WISErg has already hired up to 60 people at its new plant in Colton and plans to hire a lot more, says LeSueur. “We expect to grow rapidly in California,” he notes. “We are located very close to the biggest rail yard in all of California, and that is huge for our logistical needs. We looked at 10 sites across different municipalities in this region. It came down to space availability, the structure of the municipalities, and the timeliness of their responsiveness. That was a key influencer.”
Workforce was critical as well. “I want people who are committed,” says LeSueur. “I am not building a software company. I want people who are grounded in reality. I am looking for someone with context.”
He says he found that caliber of employee in San Bernardino County. “What I like best about the workforce here is that they have passion,” LeSueur says. “They have great skills and great understanding of this industry. They also know the challenges associated with the drought. They know of the challenges associated with high use of chemicals. They are an informed group of passionate people who want to make a difference.”
The county government and economic development office made a difference, he says. “We love incentives, but the biggest incentive for us was the cooperation we had at the county and state level,” adds LeSueur. “The cooperation that we received was huge, and the passion of the people who helped us navigate the regulatory environment was overwhelming.”
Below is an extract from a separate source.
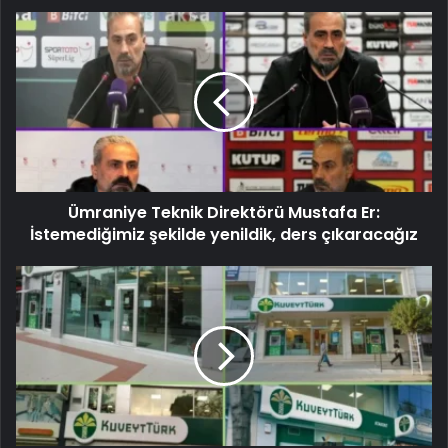
Ümraniye Teknik Direktörü Mustafa Er:
İstemediğimiz şekilde yenildik, ders çıkaracağız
WISErg took advantage of a startup tax incentive program through the California Governor’s Office of Business and Economic Development (GO-Biz). “It is a tax incentive payback over five years,” says LeSueur. “There are also significant incentives around agriculture and restoring carbon back into the soil. Those programs are highly attractive to us because they help us help the grower.”
This Investment Profile was prepared under the auspices of San Bernardino County government. For more information, contact the county Economic Development Agency at 909-387-9801. On the Web, go to www.sbcountyadvantage.com.
Hitting the Road to Attract FDI
The County of San Bernardino Economic Development Agency is promoting an international trade and investment program countywide. The primary goal of the program is to inform business about opportunities to expand markets on a global scale and attract investment from abroad to improve processes and increase productivity across the supply chain.
The program includes: conducting on-site business visits and consulting sessions, educational webinars and workshops, and increasing San Bernardino County’s brand visibility and name recognition in countries such as China, South Korea, India, Indonesia, Brazil and Taiwan. The county is increasing its visibility in these markets through work with consultants who frequently travel to these areas and look for opportunities for foreign direct investment into the county. Visibility is also increased in China through participation in SelectUSA Roadshows into several cities/provinces. A county representative has presented information on the county and its assets to the following cities since July 2015: Beijing, Urumuqi, Chengdu, Zhengzhou, Chongqing, Wuhan and Fuzhou.
The program helps many of the county’s local manufacturers such as Pacific Paint Tools, a startup distribution and manufacturing company in the paint accessory industry. The majority of PPT’s investment comes from a 25-year old Chinese company located in Shanghai, PRC. The initial report was of investment in excess of $1 million and increased employment. A lease was signed in City of Ontario in early 2016.
In addition, a concentrated regional effort has been made to strengthen collaborative partnerships with federal, state, and local agencies to leverage all available assets and services. Partners include:
•The Brookings Institution
•California Centers for International Trade Development
•California State University, San Bernardino
•Governor’s Office of Business and Economic Development (GO-Biz), International Affairs and Trade Department
•Los Angeles Regional Export Council (LARExC)
•Port of Los Angeles
•U.S. Department of Commerce, International Trade Administration
•University of California, Riverside, Center for Economic Forecasting and Development
•University of Southern California Center for Economic Development, Sol Price School of Public Policy.